2ー2.資格には二種類の資格があります。
資格には大きく分けて以下二種類の資格があります。
1.業務独占資格
一つ目は業務独占資格です。業務独占資格は、その資格を有する事でしか業務を行う事ができません。例えば弁護士法第72条は次のように規定しています。
「弁護士又は弁護士法人でない者は、報酬を得る目的で訴訟事件、非訴事件及び審査請求、再調査の請求、再審査請求等行政庁に対する不服申立事件その他一般の法律事件に関して、鑑定、代理、仲裁若しくは和解その他の法律事務を扱い、又はこれらの周旋をすることを業とすることができない。ただし、この法律又は他の法律に別段の定めがある場合は、この限りでない。」
つまり弁護士資格を有しない者は、報酬を得る目的で弁護士業務を行うことはできません。業務独占資格は「有資格者」だけができる独占業務があり、無資格者は知識があってもこれらの業務を行う事はできません。業務独占資格には、医師や弁護士、会計士、税理士、弁理士、行政書士や社会保険労務士等があります。
2.名称独占資格
二つ目は名称独占資格になります。名称独占資格は、その資格を有する事でしかその資格保有者を名乗る事はできません。例えば中小企業診断士と名乗る事ができるのは、中小企業診断士の有資格者だけです。しかし、中小企業診断士のような名称独占資格には独占業務はありません。つまり有資格者しか「中小企業診断士」と名乗ることはできませんが、経営コンサルティング業務を行うのは中小企業診断士でなくても可能です。

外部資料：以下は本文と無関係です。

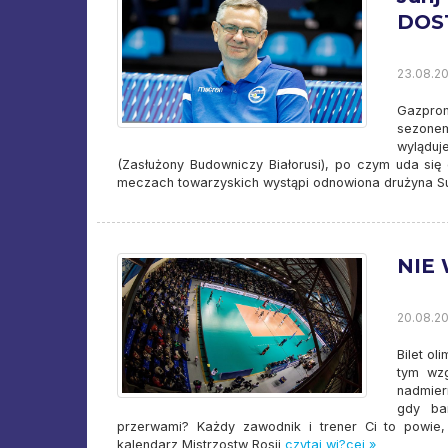
DOS
23.08.20
Gazprom
sezonem
wyląduj
(Zasłużony Budowniczy Białorusi), po czym uda si
meczach towarzyskich wystąpi odnowiona drużyna S
NIE
20.08.20
Bilet ol
tym wzg
nadmier
gdy ba
przerwami? Każdy zawodnik i trener Ci to powie,
kalendarz Mistrzostw Rosji
czytaj wi?cej »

2-3.資格には大きく分けて二つの発行機関があります。
資格には大きく分けて以下二つの発行機関があります。
1.国
一つ目は国(又は地方自治体)が発行する資格があります。最も有名な国家資格としては医師免許があります。これは厚生労働省が主管しており、医師国家試験に合格することで取得する事が可能です。一般的に国が発行する資格を国家資格と呼びます。国家資格には業務独占資格と名称独占資格の両方があります。
2.民間団体
二つ目は民間団体が発行する資格があります。ビジネスで有名な民間資格としては、日商簿記やTOEICなどが挙げられます。簿記検定は有名な資格ですが、実は「日本商工会議所」が発行する民間資格になります。またTOEICは「一般財団法人国際ビジネスコミュニケーション協会」という機関が運営しています。(米国にあるETS(Educational Teaching Service)がテストを開発しています。)このように有名な資格試験でも国家資格でないものがあります。基本的に民間団体が発行する資格に業務独占資格はありません。
MBAと資格
3.MBAと資格の比較をします。
前述した通り、MBAは経営学の修士号であり学位です。そのため一部の国家資格と異なりMBAには法的な独占業務というのがありません。その意味では名称独占資格に近いのかもしれません。しかしMBAには高い価値があります。何故なら現代ではMBAを上回る経営学の学位・資格は存在しないからです。(博士号もありますが、これは一般的には研究者が取得する学位です。)つまりMBA保有者は「経営学の専門家」として扱われる事になります。これは資格では実現できない事です。
また経営コンサルティング会社に就職・転職する場合、応募にMBAが必要条件であるケースがあります。その他の求人でも特に経営幹部レベルの求人だとMBA保有が必要条件となっているケースがあります。また一般の事業会社に勤務する場合でも、クライアント企業に経営について説明する場合や、また会社の内部で出世を目指す場合、その他「経営」という概念が関係する場面では、MBA保有者は有利になります。何故なら経営学の専門家であるMBA保有者は、その学位を取得する過程で多くの知識を吸収し、企業の分析や事例の研究を行いますが、その力が実際の経営に求められているからです。
このようにMBAは資格ではなく学位ではありますが、特定の場面では業務独占資格のような力を持っていると言う事もできます。そのため、あなたが経営に興味を持っていれば是非ともMBAの取得を目指してみて下さい。